In the week prior to fashion week is the time when I get a facial, hair cut, color, brow shaping, anything really that fails under the “maintenance” category so I can look my absolute glam best for the week. This time around, I decided to forgo my visit to the salon for color, and give it a go myself! My newly minted red tresses certainly needed a refresher, and this was the first time I was venturing out on my own to do it. Courtesy of Folica.com, I was able to try the Umberto U Color Italian Demi Color in the shade of 7.46 Red Teak, which seemed like a close match to what I had previously had done in the salon. Here’s how the process went for me:
The color was really easy to apply, and with darker colors, it’s good to watch your hairline closely, making sure there’s enough color there, but also to not get a stain on your skin (I’ve learned that applying a little Vaseline to your skin will do the trick!). The packets of color are a bit unusual, but it’s great that you can apply everything at once (color, developer, and equalizer), and they need to be folded on top of each other, cut, and squeezed onto the hair or mixed into a bowl.
I chose to mix into a bowl, which made it easier to apply precisely, and I used the enclosed brush for even saturation and late gloves for protection. It looked kind of like a murder scene in that bowl, but remember to be careful with red or dark dye on non-porous surfaces like counter tops; I always keep some Comet on hand and a good scrubbing brush in case any dye lands elsewhere. As long as you treat it ASAP, the damage will be minimal, if any.

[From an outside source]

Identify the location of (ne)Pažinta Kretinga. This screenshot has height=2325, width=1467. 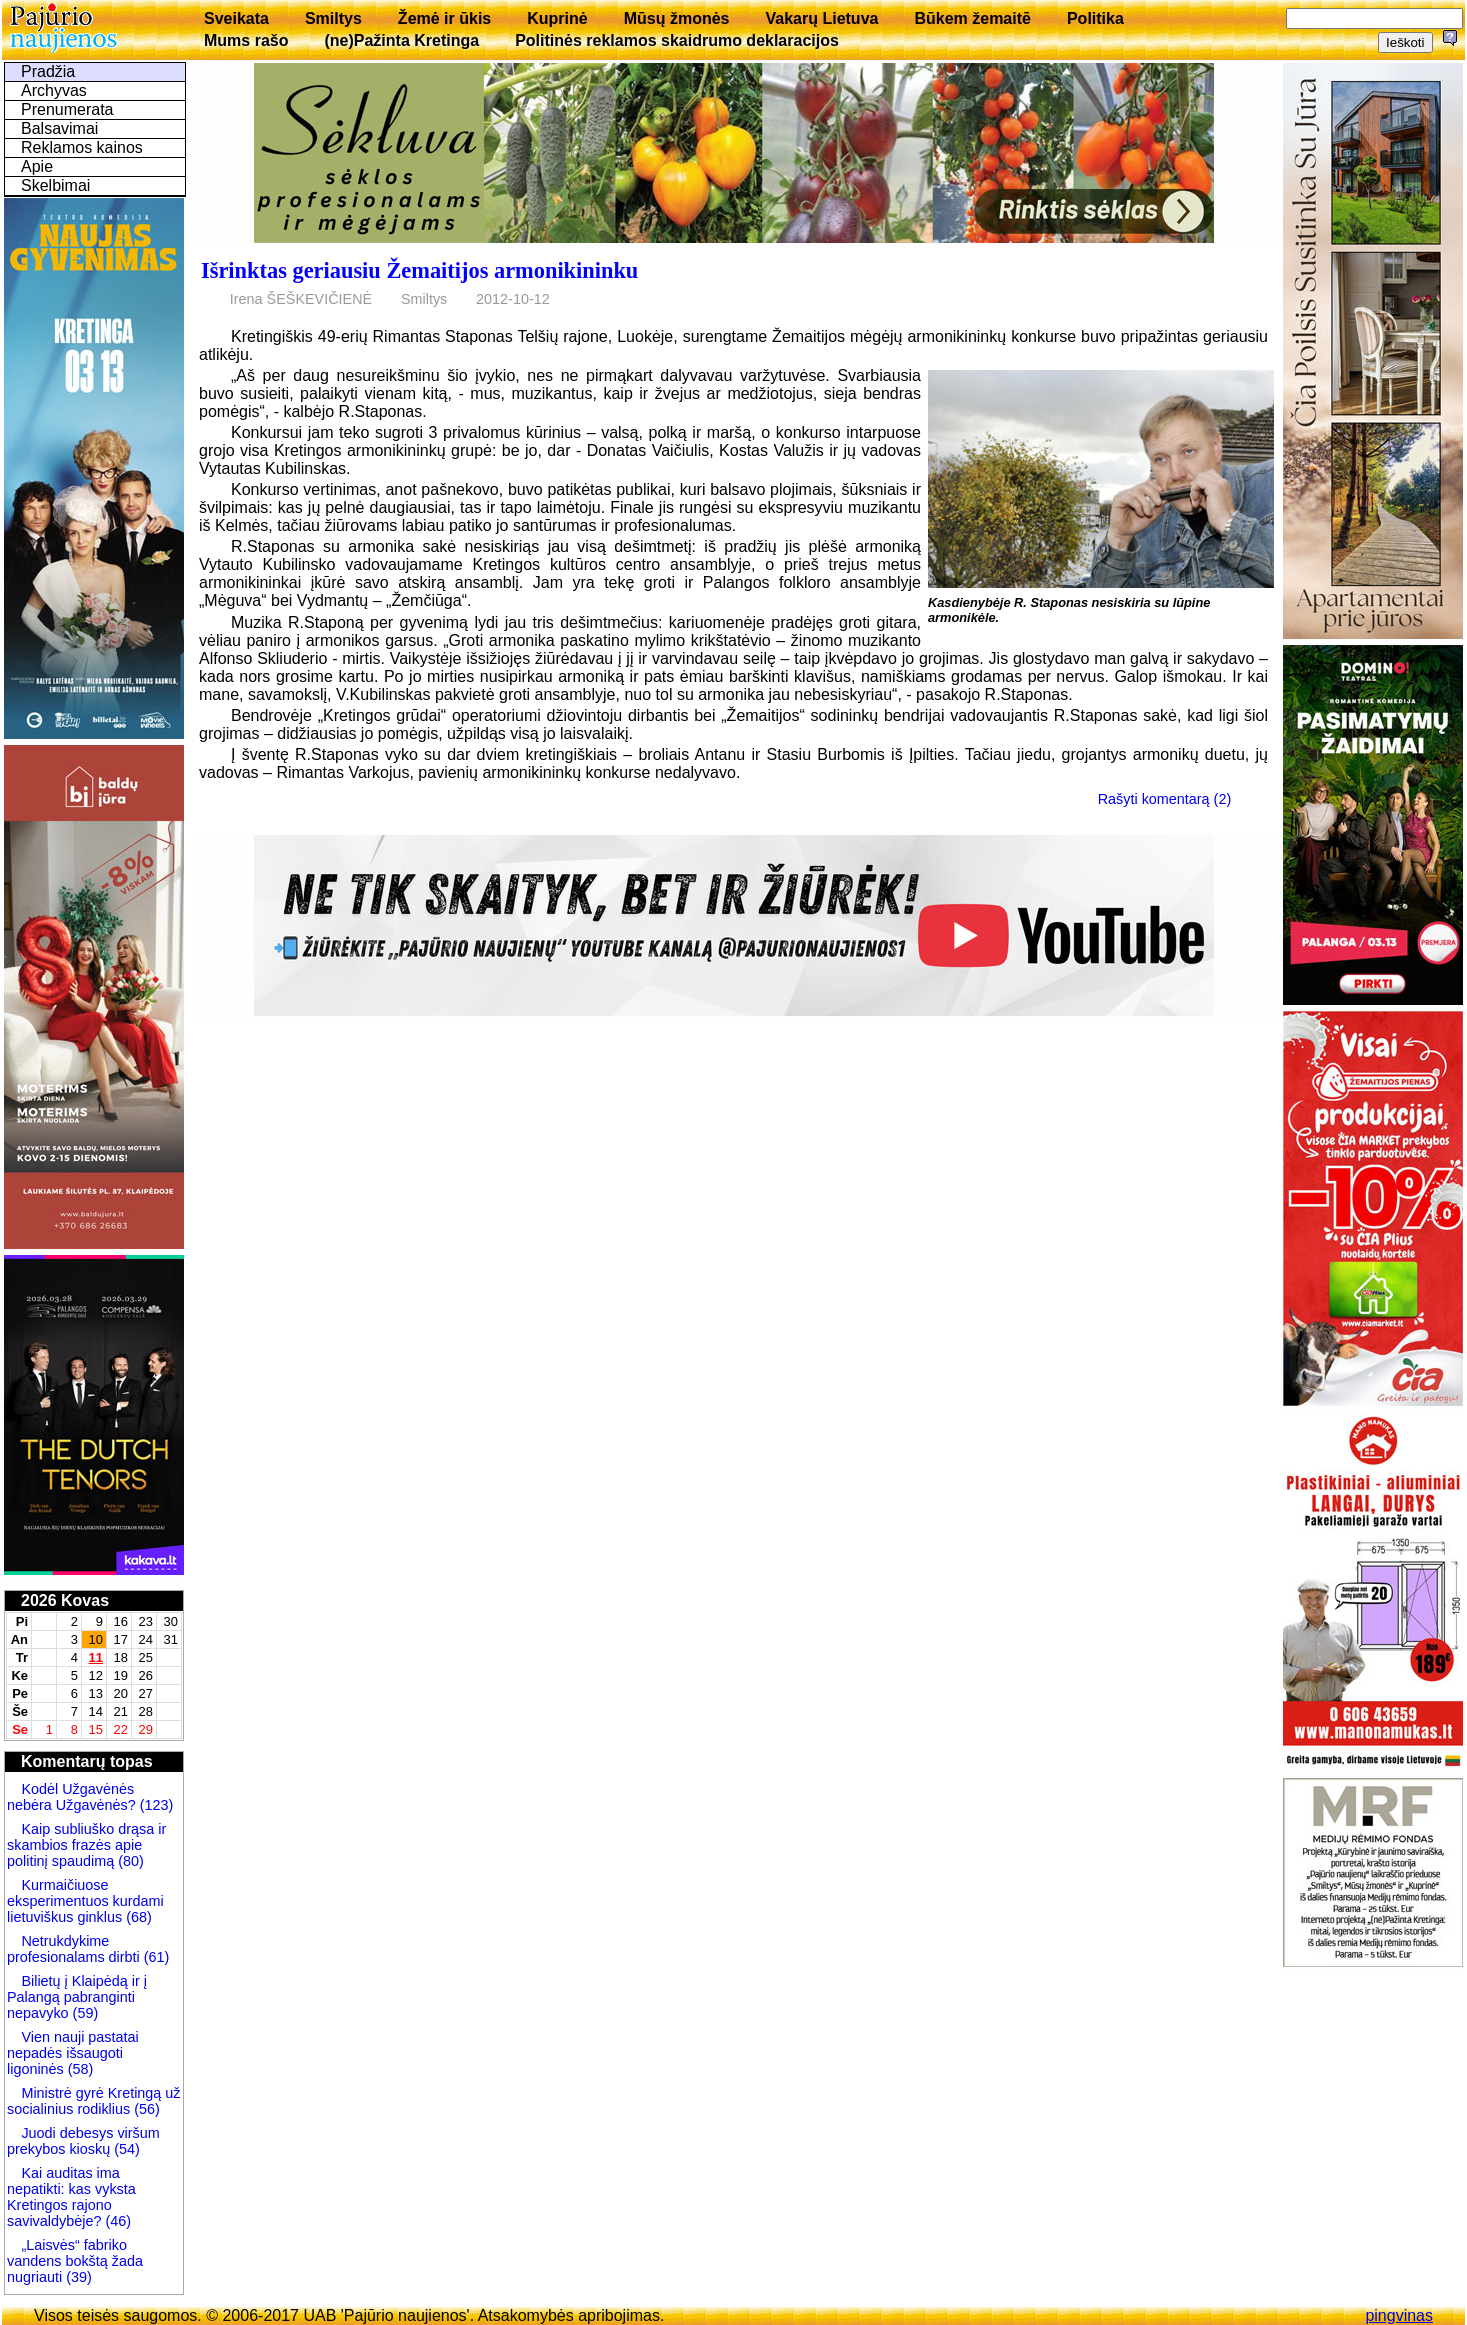 (401, 40).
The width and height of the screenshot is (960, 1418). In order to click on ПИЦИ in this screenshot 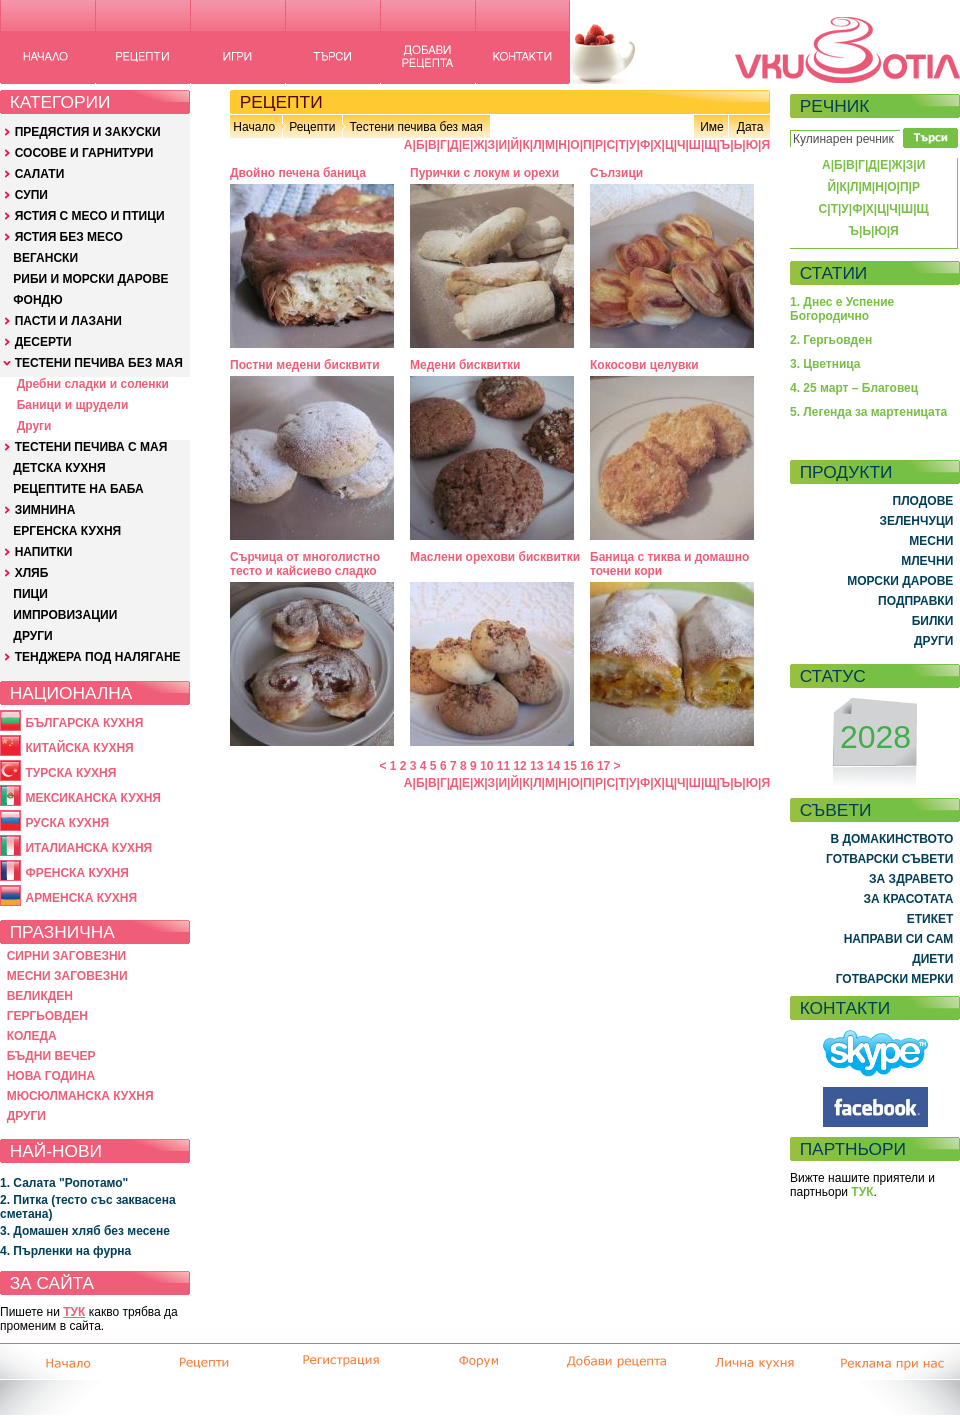 , I will do `click(30, 594)`.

Anyways, back to the dye: after 25 minutes of it sitting on my hair, I thoroughly rinsed it out, and beautiful color resulted! Because demi-permanent color fades, and red is a particular culprit, it’s a month later and my hair is lighter, but still evenly colored and rich. I’d definitely recommend the Umberto U Color line, and for $11.99 at Folica.com, you get TWO application sachets enclosed; a great deal, and a good idea since you don’t have to scramble to remember or buy the shade you used last when it’s time to recolor.